**Task description**
Copy each line of the data below with the word "have".

Entries taken from a collection:
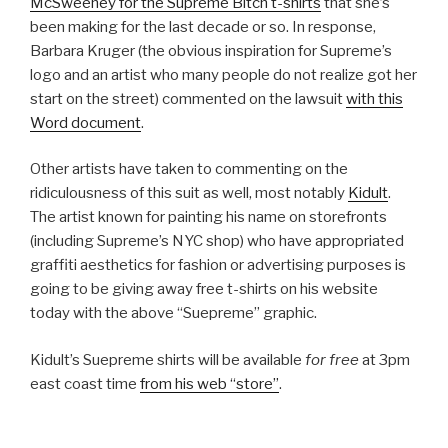
McSweeney for the Supreme Bitch t-shirts
that she’s
been making for the last decade or so. In response,
Barbara Kruger (the obvious inspiration for Supreme’s
logo and an artist who many people do not realize got her
start on the street) commented on the lawsuit
with this
Word document
.
Other artists have taken to commenting on the
ridiculousness of this suit as well, most notably
Kidult
.
The artist known for painting his name on storefronts
(including Supreme’s NYC shop) who have appropriated
graffiti aesthetics for fashion or advertising purposes is
going to be giving away free t-shirts on his website
today with the above “Suepreme” graphic.
Kidult’s Suepreme shirts will be available
for free
at 3pm
east coast time
from his web “store”
.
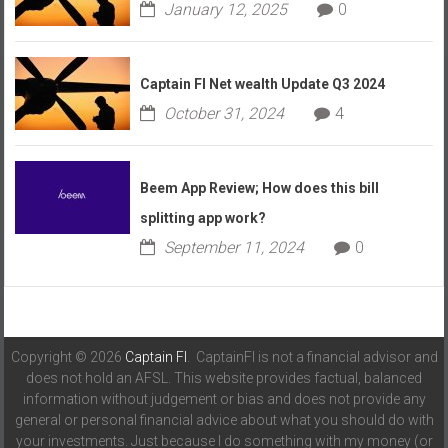
January 12, 2025
0
Captain FI Net wealth Update Q3 2024
October 31, 2024
4
Beem App Review; How does this bill
splitting app work?
September 11, 2024
0
Copyright © 2026
Captain FI
. CaptainFI is not a financial advisor and
does not hold an AFSL. This website provides factual, balanced
information without judgement or bias and does not provide any
general or personal financial advice about what you should do with
your investments. Just because I do something with my money (or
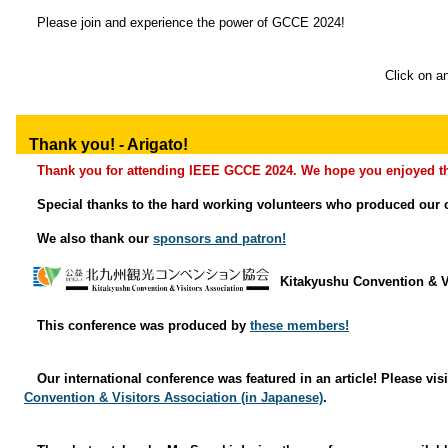
Please join and experience the power of GCCE 2024!
Click on an
Thank you! - Arigato!
Thank you for attending IEEE GCCE 2024. We hope you enjoyed th
Special thanks to the hard working volunteers who produced our 
We also thank our
sponsors and patron!
Kitakyushu Convention & V
This conference was produced by
these members!
Our international conference was featured in an article! Please vis
Convention & Visitors Association (in Japanese)
.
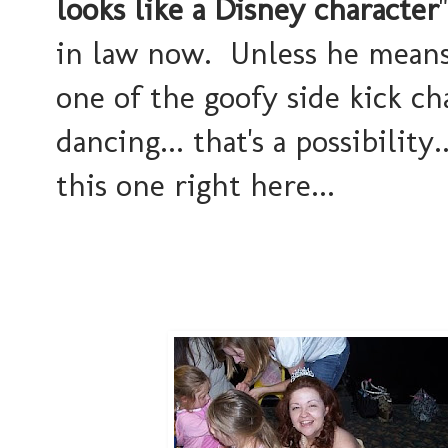
looks like a Disney character
in law now. Unless he means I
one of the goofy side kick ch
dancing... that's a possibility
this one right here...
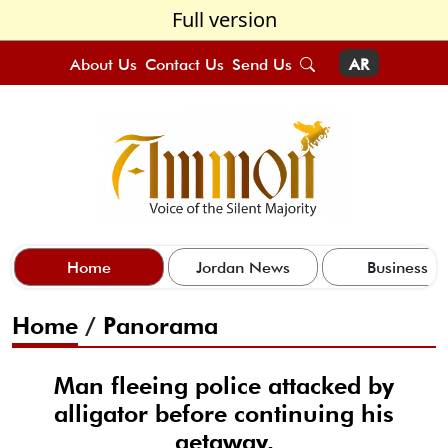
Full version
About Us
Contact Us
Send Us
AR
Home
Jordan News
Business
Home
/
Panorama
Man fleeing police attacked by
alligator before continuing his
getaway,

**Answer to this problem**
Other artists have taken to commenting on the
(including Supreme’s NYC shop) who have appropriated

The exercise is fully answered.